• Data listing:
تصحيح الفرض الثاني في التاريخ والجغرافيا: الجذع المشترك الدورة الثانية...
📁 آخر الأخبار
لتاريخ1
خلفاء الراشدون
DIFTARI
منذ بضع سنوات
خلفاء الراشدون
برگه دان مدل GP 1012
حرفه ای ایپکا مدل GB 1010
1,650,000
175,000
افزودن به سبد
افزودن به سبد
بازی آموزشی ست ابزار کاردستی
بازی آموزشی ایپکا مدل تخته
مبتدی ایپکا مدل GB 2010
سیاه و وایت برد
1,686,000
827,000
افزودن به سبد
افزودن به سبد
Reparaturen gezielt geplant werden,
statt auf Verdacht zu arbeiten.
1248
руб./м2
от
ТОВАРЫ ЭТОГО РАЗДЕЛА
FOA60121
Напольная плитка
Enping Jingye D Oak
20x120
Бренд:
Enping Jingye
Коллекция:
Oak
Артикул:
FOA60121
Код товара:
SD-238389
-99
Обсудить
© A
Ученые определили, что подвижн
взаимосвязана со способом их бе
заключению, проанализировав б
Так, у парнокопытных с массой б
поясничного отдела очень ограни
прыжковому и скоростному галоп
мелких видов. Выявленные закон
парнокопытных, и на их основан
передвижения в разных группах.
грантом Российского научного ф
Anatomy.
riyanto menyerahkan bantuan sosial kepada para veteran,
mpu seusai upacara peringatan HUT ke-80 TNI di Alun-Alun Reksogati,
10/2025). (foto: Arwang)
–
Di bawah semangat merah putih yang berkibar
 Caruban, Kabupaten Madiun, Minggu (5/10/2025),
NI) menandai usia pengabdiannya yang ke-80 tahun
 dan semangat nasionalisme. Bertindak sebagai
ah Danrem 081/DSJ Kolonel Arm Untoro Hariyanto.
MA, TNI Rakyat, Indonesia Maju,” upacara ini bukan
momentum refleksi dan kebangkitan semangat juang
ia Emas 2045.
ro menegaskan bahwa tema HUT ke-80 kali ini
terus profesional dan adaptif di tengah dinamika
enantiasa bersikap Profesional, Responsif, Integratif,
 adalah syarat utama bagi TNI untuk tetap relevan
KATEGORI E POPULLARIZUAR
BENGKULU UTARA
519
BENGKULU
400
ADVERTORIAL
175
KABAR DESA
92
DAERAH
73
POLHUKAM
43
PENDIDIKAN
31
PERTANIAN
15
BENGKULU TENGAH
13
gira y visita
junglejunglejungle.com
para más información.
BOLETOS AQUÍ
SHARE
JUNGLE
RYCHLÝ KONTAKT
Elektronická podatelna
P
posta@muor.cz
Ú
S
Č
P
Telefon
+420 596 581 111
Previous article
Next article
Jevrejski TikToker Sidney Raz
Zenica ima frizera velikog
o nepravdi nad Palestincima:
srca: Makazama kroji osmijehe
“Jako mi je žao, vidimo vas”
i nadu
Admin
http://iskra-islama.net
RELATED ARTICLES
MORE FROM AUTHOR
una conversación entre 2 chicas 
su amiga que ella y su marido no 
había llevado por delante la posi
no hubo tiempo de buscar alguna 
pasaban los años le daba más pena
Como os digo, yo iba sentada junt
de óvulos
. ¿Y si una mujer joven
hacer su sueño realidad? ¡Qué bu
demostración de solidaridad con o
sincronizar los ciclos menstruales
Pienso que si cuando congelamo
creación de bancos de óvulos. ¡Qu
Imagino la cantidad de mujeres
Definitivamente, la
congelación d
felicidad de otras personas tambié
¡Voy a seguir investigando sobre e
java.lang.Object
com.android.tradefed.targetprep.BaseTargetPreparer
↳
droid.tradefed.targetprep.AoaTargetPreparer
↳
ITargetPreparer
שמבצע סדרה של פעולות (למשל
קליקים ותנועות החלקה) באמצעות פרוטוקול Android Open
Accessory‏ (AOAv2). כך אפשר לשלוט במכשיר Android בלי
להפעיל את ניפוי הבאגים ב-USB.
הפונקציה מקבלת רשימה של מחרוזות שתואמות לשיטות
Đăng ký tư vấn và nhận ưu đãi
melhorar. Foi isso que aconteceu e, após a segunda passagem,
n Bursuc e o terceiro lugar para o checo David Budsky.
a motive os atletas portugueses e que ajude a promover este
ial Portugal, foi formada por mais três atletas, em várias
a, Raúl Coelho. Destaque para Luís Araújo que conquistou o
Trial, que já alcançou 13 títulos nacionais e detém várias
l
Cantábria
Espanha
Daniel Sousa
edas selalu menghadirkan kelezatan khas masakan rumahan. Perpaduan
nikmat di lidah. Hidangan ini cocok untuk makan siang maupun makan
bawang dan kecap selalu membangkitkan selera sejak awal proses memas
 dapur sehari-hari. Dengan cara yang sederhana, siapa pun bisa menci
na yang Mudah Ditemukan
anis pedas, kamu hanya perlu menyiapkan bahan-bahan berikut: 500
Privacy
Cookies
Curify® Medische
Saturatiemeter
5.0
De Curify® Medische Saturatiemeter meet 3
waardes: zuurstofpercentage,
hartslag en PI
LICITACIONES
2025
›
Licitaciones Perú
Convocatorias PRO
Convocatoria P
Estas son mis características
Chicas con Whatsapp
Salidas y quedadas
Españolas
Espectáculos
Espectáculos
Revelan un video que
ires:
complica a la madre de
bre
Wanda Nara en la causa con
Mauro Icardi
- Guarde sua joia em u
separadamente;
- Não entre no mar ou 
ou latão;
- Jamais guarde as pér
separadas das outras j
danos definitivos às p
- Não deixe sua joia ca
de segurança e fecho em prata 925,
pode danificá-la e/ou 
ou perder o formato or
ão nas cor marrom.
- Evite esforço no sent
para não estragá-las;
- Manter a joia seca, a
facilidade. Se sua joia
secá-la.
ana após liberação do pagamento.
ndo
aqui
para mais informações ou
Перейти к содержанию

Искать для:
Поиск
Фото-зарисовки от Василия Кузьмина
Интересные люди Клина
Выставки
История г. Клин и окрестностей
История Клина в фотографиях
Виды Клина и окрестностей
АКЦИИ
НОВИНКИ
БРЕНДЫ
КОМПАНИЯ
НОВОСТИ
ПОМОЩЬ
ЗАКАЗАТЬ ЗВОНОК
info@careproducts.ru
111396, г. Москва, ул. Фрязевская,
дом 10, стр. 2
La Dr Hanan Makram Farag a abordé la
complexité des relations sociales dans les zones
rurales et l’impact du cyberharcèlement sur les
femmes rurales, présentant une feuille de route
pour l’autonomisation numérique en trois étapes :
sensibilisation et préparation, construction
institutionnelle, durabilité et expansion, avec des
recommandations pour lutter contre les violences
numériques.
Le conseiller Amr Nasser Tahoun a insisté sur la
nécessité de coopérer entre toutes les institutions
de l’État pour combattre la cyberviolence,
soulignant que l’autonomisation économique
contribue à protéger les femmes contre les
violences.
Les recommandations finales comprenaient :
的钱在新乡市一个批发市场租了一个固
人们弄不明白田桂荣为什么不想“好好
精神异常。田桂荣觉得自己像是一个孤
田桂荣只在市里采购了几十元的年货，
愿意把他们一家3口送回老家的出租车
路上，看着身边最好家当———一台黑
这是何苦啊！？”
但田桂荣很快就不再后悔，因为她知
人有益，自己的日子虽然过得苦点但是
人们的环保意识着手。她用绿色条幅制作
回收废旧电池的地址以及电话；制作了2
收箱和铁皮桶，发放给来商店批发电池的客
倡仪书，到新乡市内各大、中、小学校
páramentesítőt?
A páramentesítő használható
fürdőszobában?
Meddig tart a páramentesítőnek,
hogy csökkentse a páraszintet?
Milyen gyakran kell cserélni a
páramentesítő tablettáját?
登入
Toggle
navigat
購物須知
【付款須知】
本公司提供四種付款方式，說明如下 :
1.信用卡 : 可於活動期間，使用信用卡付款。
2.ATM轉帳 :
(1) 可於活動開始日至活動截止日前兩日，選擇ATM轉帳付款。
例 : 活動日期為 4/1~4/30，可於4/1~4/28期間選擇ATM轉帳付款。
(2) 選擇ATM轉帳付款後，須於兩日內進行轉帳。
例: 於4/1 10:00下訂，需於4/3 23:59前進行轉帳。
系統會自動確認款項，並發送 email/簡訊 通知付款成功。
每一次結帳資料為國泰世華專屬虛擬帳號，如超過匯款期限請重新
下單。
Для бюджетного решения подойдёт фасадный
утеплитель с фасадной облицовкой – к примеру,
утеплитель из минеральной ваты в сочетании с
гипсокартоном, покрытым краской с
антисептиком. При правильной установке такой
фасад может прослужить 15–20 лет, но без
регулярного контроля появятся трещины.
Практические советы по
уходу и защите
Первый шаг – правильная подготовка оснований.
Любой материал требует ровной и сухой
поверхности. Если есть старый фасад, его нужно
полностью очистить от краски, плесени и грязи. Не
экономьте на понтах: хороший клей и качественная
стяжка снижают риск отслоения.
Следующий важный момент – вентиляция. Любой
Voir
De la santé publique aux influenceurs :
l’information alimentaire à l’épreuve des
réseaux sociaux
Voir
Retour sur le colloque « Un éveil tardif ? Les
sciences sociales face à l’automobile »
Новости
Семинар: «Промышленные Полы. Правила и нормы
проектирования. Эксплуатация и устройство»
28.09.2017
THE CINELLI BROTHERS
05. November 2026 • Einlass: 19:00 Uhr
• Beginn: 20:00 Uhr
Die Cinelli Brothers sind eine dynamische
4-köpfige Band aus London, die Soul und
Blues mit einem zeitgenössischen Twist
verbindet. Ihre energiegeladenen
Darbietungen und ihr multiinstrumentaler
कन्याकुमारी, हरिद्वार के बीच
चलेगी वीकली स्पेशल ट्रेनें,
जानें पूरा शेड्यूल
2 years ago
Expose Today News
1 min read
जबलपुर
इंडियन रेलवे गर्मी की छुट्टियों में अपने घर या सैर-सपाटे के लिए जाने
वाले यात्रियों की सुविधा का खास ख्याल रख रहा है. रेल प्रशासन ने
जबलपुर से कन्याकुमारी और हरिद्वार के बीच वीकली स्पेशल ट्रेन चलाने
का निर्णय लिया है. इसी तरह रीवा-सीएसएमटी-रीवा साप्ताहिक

• Problem:
Please reproduce the lines from the line with "MA, TNI Rakyat, Indonesia" to the line with "http://iskra-islama.net", both ends included, exactly as they appear above.

• Output for this exercise:
MA, TNI Rakyat, Indonesia Maju,” upacara ini bukan
momentum refleksi dan kebangkitan semangat juang
ia Emas 2045.
ro menegaskan bahwa tema HUT ke-80 kali ini
terus profesional dan adaptif di tengah dinamika
enantiasa bersikap Profesional, Responsif, Integratif,
 adalah syarat utama bagi TNI untuk tetap relevan
KATEGORI E POPULLARIZUAR
BENGKULU UTARA
519
BENGKULU
400
ADVERTORIAL
175
KABAR DESA
92
DAERAH
73
POLHUKAM
43
PENDIDIKAN
31
PERTANIAN
15
BENGKULU TENGAH
13
gira y visita
junglejunglejungle.com
para más información.
BOLETOS AQUÍ
SHARE
JUNGLE
RYCHLÝ KONTAKT
Elektronická podatelna
P
posta@muor.cz
Ú
S
Č
P
Telefon
+420 596 581 111
Previous article
Next article
Jevrejski TikToker Sidney Raz
Zenica ima frizera velikog
o nepravdi nad Palestincima:
srca: Makazama kroji osmijehe
“Jako mi je žao, vidimo vas”
i nadu
Admin
http://iskra-islama.net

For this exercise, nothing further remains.